## Exercise details
Please state how many lines of the data below contain the word "יעדי", offering nothing besides the number.

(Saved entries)
==*==

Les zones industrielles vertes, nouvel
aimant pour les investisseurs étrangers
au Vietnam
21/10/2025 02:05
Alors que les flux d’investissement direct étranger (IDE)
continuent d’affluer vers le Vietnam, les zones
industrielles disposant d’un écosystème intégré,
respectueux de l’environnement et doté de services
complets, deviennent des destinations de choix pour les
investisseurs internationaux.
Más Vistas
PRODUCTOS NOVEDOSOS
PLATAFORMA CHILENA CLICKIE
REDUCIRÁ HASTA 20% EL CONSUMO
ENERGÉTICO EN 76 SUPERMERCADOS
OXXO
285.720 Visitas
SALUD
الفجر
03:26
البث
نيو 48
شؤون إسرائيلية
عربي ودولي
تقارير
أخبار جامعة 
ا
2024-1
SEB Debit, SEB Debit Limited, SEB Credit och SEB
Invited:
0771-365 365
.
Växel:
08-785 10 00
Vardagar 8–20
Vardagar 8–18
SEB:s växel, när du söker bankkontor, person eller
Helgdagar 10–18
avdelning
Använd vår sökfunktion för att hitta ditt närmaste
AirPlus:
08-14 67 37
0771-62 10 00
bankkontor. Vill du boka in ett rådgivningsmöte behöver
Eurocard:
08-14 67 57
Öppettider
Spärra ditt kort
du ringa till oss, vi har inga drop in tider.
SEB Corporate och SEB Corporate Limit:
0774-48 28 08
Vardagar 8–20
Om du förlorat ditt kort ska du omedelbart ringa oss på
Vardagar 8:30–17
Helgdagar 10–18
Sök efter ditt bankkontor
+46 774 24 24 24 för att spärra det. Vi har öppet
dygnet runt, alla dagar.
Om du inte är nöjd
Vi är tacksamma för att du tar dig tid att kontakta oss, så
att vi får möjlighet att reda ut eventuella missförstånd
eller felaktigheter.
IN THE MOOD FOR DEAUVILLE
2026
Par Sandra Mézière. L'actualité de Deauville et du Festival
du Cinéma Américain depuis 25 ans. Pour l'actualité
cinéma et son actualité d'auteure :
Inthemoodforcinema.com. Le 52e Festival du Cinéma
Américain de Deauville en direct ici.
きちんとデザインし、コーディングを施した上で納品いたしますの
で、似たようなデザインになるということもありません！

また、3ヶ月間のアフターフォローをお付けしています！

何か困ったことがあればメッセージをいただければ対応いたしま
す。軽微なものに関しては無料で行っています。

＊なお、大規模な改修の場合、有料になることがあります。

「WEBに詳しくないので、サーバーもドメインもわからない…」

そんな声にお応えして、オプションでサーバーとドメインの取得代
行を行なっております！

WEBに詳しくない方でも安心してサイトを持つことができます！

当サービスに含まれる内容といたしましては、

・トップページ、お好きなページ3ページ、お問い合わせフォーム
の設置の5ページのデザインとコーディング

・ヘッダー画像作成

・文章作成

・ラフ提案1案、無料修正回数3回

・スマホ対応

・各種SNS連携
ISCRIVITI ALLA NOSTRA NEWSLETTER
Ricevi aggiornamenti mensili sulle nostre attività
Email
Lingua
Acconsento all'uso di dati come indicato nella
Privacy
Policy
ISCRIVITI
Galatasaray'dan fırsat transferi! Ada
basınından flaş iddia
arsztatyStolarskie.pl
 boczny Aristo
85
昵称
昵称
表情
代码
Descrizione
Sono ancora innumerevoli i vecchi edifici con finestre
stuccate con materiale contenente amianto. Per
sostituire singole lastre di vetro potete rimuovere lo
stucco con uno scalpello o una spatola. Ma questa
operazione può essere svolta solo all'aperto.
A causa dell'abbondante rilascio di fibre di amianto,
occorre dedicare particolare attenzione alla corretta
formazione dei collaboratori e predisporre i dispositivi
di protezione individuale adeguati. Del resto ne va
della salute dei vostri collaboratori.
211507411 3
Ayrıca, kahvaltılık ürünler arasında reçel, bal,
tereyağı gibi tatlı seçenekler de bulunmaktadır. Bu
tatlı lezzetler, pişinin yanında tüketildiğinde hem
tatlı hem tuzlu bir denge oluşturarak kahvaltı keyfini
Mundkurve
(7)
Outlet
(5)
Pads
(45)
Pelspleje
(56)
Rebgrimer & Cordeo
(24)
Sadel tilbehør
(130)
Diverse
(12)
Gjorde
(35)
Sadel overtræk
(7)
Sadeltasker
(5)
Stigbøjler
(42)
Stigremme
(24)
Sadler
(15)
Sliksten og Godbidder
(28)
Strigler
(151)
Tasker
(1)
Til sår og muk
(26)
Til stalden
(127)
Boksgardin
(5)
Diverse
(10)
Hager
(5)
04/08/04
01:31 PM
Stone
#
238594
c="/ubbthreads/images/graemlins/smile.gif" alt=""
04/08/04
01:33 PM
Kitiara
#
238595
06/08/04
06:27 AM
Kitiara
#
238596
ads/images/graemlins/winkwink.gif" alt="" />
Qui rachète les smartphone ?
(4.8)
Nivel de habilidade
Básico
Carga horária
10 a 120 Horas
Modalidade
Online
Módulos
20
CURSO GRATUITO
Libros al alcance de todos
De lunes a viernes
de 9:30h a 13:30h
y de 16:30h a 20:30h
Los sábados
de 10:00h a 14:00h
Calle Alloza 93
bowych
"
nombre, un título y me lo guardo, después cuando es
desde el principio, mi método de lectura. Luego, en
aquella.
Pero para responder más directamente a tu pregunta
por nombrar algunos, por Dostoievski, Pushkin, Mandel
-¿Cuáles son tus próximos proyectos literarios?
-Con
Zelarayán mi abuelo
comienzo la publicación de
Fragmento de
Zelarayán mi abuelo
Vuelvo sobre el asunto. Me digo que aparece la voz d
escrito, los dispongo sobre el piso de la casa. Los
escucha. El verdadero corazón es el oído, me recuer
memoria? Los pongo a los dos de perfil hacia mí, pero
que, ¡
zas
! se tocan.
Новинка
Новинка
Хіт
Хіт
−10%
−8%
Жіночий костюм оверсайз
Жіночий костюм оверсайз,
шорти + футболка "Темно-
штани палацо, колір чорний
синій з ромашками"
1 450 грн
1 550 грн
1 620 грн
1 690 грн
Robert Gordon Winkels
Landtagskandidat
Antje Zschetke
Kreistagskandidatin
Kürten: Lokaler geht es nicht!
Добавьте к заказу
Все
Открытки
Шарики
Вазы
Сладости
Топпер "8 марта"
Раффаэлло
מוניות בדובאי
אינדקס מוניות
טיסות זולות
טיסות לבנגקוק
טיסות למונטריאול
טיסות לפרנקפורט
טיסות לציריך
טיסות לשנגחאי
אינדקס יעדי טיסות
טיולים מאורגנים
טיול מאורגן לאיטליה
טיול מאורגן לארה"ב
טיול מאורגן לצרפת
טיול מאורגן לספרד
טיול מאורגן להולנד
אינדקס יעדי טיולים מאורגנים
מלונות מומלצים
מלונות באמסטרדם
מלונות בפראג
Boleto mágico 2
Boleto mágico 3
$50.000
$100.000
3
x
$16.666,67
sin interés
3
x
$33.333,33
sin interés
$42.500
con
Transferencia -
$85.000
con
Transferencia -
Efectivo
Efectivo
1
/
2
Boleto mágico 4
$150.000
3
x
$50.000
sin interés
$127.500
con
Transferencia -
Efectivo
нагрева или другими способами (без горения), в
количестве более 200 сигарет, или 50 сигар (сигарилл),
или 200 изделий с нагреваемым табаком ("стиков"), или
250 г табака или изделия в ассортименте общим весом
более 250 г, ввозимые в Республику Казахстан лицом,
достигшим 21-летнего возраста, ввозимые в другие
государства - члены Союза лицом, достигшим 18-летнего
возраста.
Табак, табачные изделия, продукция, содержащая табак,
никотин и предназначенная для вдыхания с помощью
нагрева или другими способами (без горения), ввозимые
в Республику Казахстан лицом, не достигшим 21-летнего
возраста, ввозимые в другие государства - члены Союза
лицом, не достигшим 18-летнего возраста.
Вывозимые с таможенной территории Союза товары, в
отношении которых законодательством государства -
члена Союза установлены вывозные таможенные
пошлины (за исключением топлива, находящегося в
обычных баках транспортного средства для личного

==*==

## Result for this task
2